**What to do:**
Below are records with pictures. Transcribe exactly, and only, the lines from the line with "Place Eugène Bataillon" to the line with "関しては掲示・設置をお断りする", both ends included, but not the pictures.

**Provided data:**
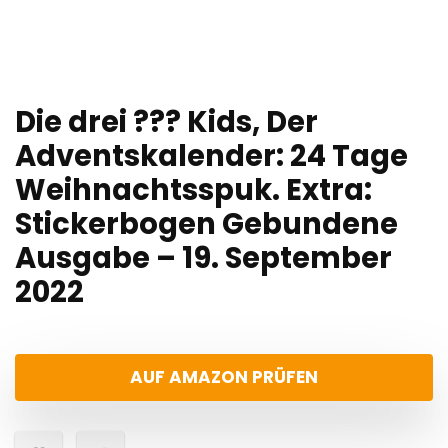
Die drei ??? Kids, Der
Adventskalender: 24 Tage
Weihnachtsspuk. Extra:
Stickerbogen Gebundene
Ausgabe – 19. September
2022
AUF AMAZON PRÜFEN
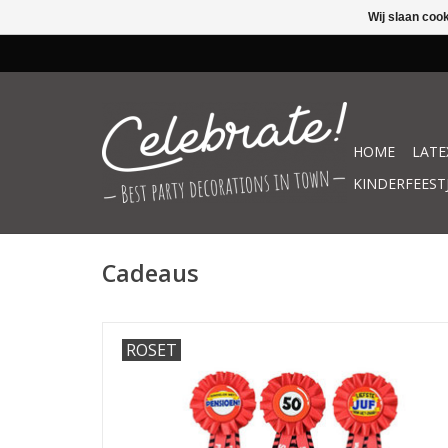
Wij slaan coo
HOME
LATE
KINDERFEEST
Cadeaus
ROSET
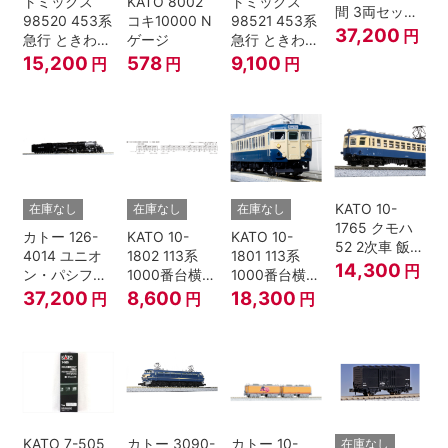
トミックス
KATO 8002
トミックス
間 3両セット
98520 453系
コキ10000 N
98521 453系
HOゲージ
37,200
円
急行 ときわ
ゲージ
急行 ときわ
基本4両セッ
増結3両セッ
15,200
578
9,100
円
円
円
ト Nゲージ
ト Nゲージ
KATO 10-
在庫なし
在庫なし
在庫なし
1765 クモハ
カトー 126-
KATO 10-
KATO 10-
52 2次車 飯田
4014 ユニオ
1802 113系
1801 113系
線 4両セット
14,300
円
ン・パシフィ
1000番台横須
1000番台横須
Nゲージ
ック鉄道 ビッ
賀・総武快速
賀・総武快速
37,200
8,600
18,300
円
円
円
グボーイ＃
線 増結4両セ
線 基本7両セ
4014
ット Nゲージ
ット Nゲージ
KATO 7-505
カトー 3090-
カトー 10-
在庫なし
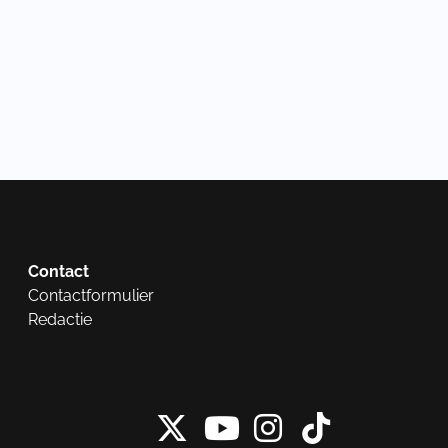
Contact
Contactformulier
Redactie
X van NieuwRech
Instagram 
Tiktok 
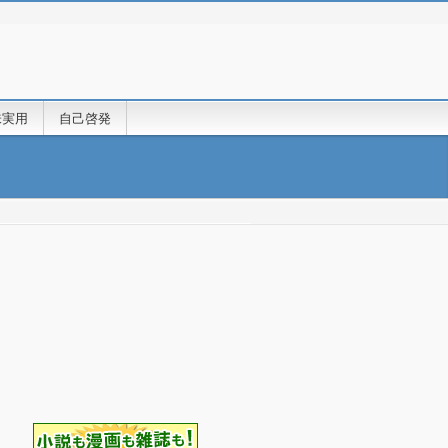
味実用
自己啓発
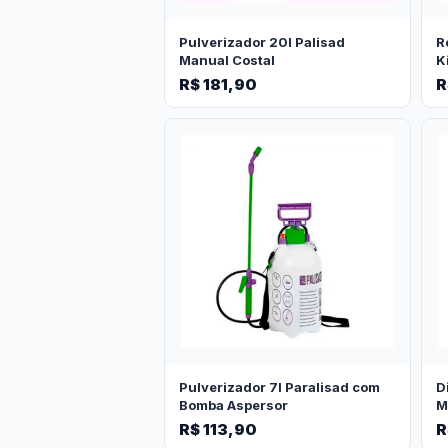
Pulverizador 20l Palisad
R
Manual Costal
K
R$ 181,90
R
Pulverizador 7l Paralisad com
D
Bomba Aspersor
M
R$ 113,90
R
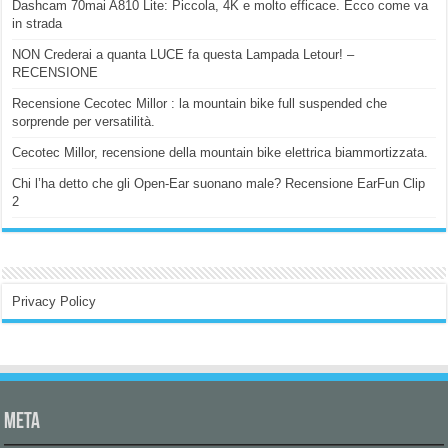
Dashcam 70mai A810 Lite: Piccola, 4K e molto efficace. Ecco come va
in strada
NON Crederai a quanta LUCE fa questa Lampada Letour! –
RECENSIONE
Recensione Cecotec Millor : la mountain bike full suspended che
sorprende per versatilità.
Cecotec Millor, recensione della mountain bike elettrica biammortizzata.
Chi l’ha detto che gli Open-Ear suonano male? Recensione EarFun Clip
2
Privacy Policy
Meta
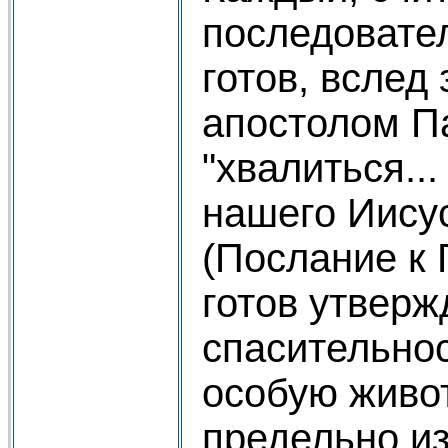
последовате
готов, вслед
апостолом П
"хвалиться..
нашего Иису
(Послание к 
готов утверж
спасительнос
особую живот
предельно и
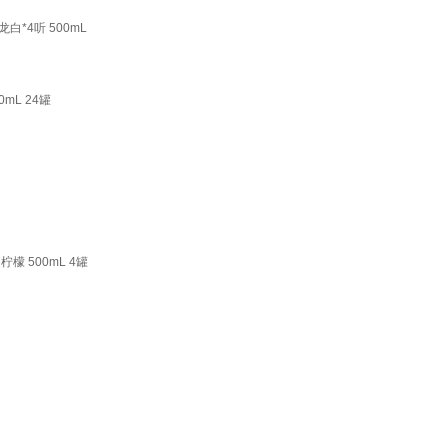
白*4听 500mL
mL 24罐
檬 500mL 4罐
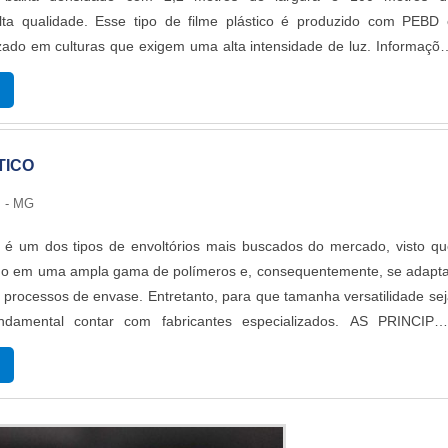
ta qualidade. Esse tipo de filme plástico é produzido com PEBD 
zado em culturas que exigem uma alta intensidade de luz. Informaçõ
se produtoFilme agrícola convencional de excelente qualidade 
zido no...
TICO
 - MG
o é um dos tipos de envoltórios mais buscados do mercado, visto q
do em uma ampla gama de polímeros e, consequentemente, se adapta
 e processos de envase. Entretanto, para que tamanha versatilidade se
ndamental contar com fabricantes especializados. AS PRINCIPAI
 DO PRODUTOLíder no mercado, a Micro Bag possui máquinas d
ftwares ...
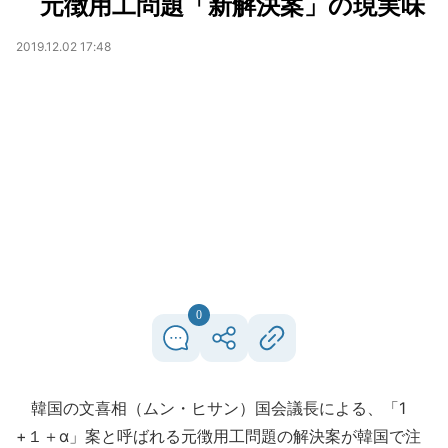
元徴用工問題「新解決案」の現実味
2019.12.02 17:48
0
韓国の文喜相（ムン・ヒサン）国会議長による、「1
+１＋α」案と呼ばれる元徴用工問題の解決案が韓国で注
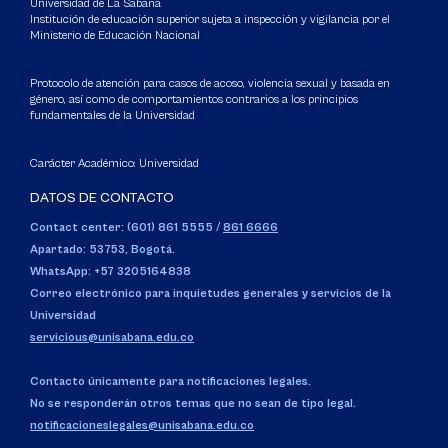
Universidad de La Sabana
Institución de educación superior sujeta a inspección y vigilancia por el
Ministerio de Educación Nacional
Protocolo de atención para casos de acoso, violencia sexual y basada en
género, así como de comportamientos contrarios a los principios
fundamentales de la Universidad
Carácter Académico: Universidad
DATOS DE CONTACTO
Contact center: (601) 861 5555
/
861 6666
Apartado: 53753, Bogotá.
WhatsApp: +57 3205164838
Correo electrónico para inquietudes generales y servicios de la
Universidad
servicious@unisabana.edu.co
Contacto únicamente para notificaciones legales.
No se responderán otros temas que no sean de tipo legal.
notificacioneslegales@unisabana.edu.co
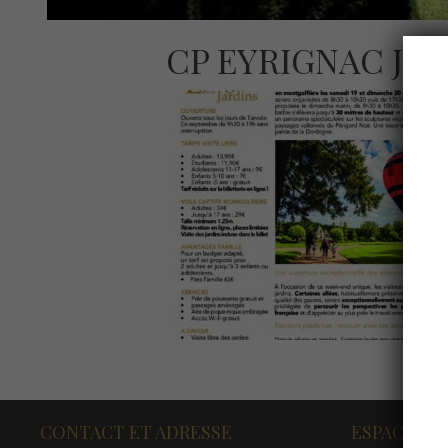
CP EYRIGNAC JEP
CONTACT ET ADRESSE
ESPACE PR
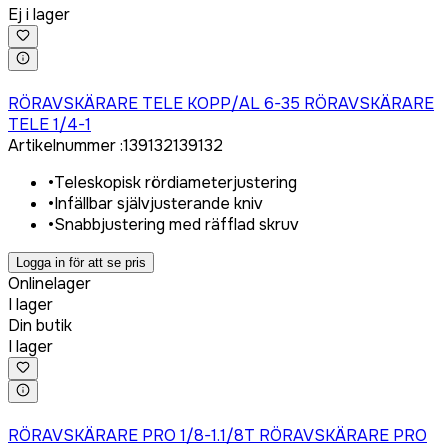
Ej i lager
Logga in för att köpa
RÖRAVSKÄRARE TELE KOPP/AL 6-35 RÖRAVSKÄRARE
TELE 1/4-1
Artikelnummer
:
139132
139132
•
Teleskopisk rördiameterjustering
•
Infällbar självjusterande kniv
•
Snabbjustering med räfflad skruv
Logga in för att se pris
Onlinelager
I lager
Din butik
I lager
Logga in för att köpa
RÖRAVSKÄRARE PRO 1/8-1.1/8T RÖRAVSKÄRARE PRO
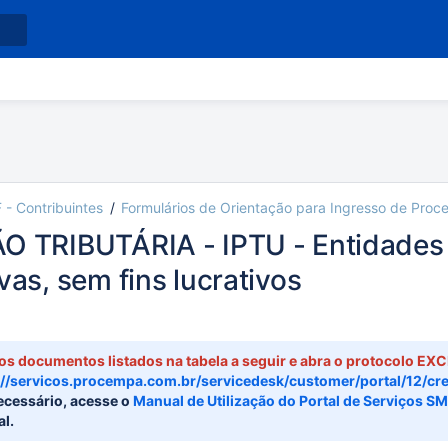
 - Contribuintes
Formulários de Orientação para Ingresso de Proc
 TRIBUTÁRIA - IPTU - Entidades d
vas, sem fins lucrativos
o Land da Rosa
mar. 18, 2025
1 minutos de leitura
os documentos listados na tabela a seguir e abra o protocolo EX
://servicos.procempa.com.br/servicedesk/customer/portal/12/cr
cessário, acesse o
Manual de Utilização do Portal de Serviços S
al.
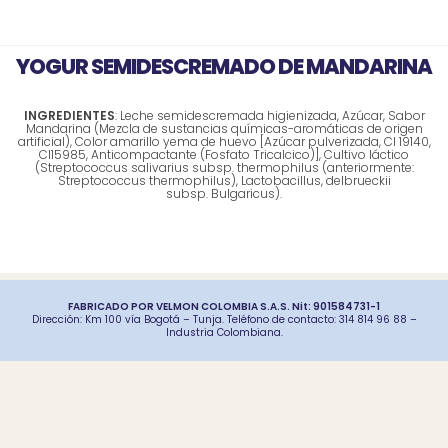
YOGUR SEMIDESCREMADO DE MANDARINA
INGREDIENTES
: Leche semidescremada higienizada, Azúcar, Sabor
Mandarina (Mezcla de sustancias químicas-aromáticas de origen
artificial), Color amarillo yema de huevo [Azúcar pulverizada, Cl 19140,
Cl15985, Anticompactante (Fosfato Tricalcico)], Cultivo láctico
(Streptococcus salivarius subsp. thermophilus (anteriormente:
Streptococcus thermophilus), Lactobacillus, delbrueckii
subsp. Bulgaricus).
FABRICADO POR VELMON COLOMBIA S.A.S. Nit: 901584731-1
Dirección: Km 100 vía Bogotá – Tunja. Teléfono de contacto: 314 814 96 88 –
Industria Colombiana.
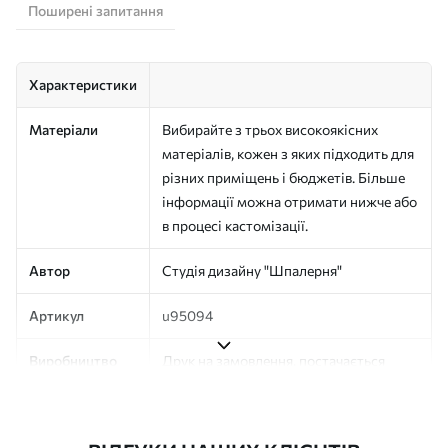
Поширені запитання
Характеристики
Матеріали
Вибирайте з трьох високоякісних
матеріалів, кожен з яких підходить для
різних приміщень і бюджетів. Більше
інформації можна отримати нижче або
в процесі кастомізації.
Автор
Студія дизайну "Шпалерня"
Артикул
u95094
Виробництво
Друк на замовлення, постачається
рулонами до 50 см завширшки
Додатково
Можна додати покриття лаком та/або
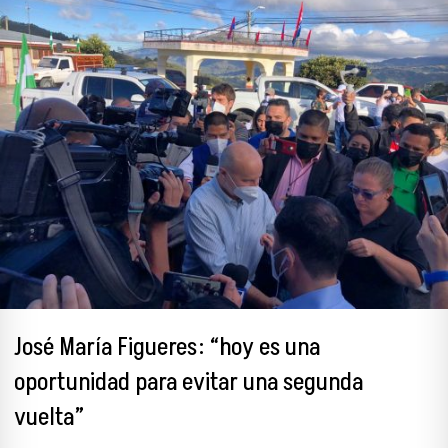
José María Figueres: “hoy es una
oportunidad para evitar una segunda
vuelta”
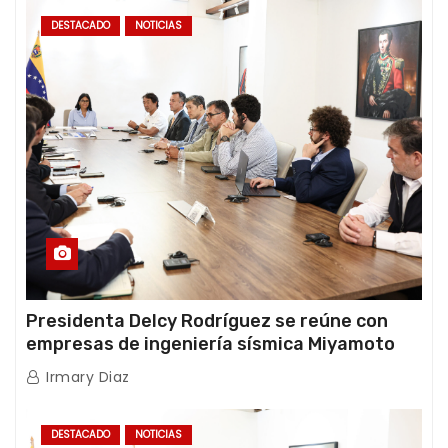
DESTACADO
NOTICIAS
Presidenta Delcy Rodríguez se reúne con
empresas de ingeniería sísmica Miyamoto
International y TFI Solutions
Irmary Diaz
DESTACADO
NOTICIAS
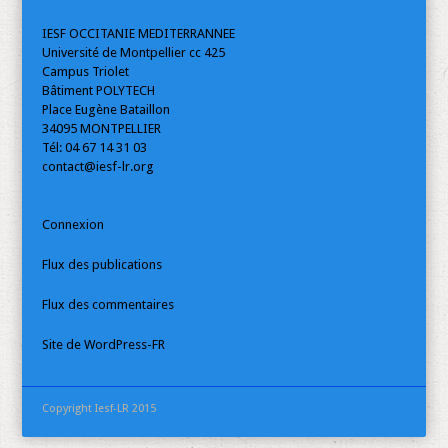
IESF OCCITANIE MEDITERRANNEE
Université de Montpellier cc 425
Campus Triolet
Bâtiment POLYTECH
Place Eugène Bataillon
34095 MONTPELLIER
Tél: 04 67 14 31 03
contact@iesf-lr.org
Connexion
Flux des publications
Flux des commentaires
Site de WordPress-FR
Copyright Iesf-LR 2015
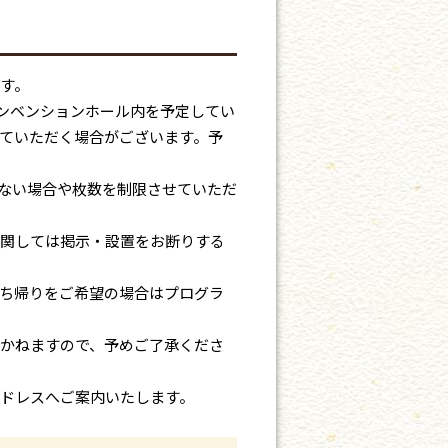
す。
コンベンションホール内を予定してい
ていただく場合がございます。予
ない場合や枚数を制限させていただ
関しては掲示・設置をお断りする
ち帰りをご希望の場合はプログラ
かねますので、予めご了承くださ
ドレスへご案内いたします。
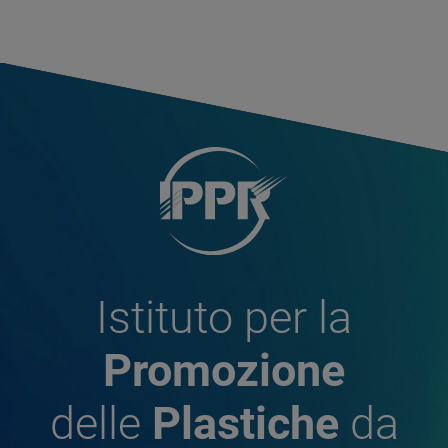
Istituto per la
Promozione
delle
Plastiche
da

**Problem solution:**
Place Eugène Bataillon
34095 MONTPELLIER
Tél: 04 67 14 31 03
contact@iesf-lr.org
Connexion
Flux des publications
Flux des commentaires
Site de WordPress-FR
Copyright Iesf-LR 2015
す。
コンベンションホール内を予定してい
ていただく場合がございます。予
ない場合や枚数を制限させていただ
関しては掲示・設置をお断りする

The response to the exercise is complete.